■ Problem ■
Show every line in the entries below where the word "window" appears.

■ Given records ■

== Segment start ==

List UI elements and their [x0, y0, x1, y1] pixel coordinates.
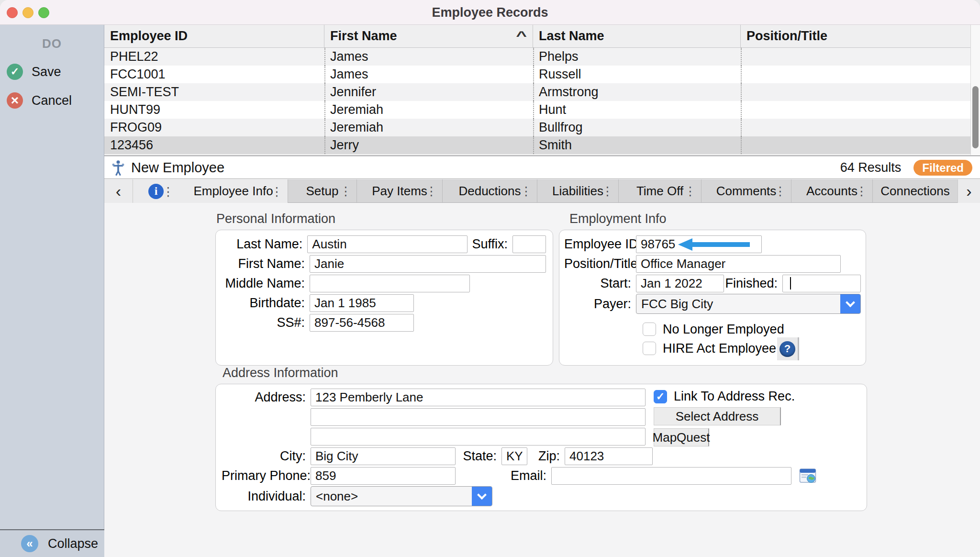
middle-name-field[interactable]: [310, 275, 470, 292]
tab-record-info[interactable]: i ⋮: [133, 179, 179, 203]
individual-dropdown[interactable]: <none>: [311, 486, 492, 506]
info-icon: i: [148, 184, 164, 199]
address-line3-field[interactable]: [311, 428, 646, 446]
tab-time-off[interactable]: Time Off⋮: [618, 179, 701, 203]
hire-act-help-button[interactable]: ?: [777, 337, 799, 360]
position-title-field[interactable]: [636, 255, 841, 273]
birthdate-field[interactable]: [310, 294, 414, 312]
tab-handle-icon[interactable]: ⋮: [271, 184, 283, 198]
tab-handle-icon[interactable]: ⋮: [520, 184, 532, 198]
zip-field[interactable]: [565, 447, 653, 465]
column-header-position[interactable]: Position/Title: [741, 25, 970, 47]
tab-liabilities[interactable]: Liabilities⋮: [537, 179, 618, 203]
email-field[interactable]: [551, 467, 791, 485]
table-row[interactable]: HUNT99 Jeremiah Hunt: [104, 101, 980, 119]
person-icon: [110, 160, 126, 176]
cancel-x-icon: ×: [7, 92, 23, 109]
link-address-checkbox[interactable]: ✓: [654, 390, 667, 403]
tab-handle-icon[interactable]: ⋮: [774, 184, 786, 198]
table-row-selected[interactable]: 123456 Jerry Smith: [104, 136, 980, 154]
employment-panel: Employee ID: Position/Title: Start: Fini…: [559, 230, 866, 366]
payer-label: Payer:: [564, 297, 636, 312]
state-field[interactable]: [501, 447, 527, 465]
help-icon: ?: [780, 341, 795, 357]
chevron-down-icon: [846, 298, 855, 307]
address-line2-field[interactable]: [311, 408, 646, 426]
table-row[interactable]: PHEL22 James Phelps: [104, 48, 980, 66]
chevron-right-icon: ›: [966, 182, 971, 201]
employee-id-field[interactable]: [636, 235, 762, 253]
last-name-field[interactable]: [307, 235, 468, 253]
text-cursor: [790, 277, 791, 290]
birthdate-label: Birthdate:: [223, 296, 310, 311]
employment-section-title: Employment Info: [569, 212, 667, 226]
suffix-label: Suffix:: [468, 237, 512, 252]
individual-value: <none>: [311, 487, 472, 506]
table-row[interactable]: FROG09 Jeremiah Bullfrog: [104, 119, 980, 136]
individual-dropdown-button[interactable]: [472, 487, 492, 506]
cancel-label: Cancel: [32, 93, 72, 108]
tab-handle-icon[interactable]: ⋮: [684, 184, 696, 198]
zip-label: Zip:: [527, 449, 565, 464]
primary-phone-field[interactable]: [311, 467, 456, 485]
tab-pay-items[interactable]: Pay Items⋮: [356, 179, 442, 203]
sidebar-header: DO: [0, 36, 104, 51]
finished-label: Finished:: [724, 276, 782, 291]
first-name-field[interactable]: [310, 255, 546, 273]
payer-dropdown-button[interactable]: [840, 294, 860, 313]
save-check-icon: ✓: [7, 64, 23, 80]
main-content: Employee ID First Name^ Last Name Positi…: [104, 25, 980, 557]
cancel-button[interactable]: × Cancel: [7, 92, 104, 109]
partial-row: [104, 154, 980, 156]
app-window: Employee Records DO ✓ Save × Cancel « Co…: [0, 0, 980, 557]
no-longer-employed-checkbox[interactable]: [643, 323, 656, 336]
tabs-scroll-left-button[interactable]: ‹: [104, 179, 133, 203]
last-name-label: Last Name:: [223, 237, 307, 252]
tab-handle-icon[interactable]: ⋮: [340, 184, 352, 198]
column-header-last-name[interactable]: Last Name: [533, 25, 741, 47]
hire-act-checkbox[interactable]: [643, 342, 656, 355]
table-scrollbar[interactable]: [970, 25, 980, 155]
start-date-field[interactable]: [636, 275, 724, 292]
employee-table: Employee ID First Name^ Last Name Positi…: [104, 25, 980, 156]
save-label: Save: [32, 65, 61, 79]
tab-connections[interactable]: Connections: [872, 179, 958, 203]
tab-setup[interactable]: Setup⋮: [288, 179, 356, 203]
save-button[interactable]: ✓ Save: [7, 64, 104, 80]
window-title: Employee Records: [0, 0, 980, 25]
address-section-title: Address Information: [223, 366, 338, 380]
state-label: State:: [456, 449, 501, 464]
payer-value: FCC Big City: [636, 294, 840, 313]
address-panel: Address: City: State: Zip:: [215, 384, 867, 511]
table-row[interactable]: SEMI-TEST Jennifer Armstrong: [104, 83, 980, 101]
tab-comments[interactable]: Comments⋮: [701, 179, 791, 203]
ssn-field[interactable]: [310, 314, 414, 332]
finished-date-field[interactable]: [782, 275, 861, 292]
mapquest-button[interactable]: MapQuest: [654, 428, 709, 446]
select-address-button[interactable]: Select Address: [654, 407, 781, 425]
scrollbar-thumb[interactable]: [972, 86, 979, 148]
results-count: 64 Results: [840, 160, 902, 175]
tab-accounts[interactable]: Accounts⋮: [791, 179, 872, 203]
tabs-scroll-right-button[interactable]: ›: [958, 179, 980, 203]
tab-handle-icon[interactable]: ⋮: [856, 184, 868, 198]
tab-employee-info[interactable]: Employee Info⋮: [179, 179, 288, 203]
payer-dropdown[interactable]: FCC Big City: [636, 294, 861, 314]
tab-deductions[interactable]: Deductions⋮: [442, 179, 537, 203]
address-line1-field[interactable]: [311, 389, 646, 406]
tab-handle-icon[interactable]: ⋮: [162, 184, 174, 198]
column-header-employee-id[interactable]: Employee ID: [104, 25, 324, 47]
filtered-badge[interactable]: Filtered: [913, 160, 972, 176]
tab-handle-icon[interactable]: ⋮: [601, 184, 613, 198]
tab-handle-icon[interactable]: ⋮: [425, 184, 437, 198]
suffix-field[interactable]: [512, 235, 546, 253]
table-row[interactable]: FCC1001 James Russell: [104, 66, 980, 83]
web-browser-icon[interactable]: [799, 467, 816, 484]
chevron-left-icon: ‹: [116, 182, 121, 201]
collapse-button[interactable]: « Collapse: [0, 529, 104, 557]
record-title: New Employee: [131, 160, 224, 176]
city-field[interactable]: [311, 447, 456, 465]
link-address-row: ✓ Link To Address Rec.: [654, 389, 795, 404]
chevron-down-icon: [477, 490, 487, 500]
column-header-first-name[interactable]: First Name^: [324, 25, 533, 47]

== Segment end ==
== Segment start ==

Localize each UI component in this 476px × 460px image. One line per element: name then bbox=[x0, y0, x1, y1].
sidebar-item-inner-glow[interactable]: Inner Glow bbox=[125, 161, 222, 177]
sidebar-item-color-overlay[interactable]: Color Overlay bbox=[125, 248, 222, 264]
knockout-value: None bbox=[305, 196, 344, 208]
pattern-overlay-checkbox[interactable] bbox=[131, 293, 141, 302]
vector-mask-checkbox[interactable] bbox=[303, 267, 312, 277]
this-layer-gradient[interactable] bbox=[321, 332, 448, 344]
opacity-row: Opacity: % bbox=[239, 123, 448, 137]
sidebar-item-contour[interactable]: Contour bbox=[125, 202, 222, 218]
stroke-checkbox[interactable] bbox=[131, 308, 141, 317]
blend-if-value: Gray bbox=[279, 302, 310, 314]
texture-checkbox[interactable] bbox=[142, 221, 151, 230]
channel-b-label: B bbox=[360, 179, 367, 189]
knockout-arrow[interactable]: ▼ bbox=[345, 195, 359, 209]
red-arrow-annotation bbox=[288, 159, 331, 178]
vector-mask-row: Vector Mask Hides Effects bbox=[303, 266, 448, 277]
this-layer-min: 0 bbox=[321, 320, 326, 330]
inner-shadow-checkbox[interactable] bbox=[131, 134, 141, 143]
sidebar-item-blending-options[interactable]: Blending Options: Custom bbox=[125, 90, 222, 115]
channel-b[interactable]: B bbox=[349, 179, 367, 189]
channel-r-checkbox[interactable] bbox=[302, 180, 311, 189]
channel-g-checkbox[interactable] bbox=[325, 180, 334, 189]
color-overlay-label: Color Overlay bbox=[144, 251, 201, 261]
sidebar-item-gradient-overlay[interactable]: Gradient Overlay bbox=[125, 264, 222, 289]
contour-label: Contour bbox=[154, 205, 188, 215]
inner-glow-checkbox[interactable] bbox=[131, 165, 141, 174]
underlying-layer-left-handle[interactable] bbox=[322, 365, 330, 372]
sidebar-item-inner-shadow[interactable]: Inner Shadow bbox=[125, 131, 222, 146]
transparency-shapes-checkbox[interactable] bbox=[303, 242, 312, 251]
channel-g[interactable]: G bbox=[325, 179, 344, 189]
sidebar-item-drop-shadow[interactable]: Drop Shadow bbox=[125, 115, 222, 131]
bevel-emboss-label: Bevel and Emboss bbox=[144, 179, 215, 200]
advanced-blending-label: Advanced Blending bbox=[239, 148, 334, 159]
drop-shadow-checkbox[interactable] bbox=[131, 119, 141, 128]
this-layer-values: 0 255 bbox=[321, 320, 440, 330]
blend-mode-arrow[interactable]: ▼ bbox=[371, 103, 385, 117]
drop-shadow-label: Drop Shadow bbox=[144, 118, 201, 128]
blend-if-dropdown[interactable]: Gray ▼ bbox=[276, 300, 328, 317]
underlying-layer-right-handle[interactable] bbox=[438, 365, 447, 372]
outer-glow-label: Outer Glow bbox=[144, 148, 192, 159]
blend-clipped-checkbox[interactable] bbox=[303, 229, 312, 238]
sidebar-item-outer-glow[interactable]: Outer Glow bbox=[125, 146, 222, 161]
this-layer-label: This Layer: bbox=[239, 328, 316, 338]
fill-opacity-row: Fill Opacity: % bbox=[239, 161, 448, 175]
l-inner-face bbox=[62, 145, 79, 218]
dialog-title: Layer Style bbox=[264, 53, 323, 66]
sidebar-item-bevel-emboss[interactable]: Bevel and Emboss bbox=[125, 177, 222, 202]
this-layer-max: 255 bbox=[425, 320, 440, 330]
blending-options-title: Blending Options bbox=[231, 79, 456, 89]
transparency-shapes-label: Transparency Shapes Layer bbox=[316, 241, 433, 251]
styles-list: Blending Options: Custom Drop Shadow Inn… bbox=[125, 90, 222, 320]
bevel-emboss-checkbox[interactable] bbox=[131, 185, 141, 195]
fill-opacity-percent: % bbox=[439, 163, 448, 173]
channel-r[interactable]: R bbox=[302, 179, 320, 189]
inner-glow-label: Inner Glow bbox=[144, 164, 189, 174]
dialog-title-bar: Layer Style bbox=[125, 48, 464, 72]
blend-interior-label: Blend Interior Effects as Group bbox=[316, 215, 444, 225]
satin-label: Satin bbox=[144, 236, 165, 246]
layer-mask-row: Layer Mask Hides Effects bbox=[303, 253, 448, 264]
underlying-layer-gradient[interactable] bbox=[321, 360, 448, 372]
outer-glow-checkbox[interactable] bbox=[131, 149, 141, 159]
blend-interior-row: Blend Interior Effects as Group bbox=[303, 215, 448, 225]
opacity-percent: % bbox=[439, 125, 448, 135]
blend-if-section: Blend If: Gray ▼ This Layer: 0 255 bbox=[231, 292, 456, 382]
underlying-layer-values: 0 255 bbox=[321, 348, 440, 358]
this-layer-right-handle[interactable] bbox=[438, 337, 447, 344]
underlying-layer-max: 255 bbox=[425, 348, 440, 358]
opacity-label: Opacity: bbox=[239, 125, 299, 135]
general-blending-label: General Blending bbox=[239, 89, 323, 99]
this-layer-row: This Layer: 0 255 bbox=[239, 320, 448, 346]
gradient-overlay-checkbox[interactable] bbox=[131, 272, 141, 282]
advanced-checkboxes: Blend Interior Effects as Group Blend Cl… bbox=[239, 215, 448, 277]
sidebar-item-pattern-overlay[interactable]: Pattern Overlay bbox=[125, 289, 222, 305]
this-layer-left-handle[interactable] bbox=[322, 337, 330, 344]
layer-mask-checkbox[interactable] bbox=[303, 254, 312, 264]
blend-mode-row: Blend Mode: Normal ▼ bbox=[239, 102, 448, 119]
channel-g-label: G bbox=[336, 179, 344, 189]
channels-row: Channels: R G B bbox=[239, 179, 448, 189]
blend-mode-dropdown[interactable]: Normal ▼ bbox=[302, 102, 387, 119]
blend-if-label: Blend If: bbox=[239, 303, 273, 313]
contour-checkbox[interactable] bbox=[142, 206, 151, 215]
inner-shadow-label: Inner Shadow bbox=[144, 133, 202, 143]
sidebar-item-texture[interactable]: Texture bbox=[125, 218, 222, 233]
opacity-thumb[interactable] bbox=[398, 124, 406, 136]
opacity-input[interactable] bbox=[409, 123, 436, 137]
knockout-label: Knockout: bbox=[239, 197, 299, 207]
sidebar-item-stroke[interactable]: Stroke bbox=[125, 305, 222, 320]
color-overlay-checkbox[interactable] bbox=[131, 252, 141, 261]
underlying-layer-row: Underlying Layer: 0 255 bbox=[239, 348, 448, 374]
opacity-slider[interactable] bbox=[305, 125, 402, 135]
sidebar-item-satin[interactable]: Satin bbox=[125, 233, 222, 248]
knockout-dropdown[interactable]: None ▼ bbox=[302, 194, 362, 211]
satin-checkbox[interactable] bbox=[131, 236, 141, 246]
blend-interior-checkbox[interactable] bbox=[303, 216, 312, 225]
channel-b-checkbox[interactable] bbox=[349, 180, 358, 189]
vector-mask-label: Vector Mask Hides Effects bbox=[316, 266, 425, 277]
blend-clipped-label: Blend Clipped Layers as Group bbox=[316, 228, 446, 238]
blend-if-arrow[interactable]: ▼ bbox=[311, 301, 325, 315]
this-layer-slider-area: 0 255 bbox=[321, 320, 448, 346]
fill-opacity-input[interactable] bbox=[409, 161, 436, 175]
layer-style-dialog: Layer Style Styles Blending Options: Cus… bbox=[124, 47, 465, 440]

== Segment end ==

■ Exercise answer ■
app-window: Employee Records DO ✓ Save × Cancel « Co…: [0, 0, 980, 557]
window-title: Employee Records: [0, 0, 980, 25]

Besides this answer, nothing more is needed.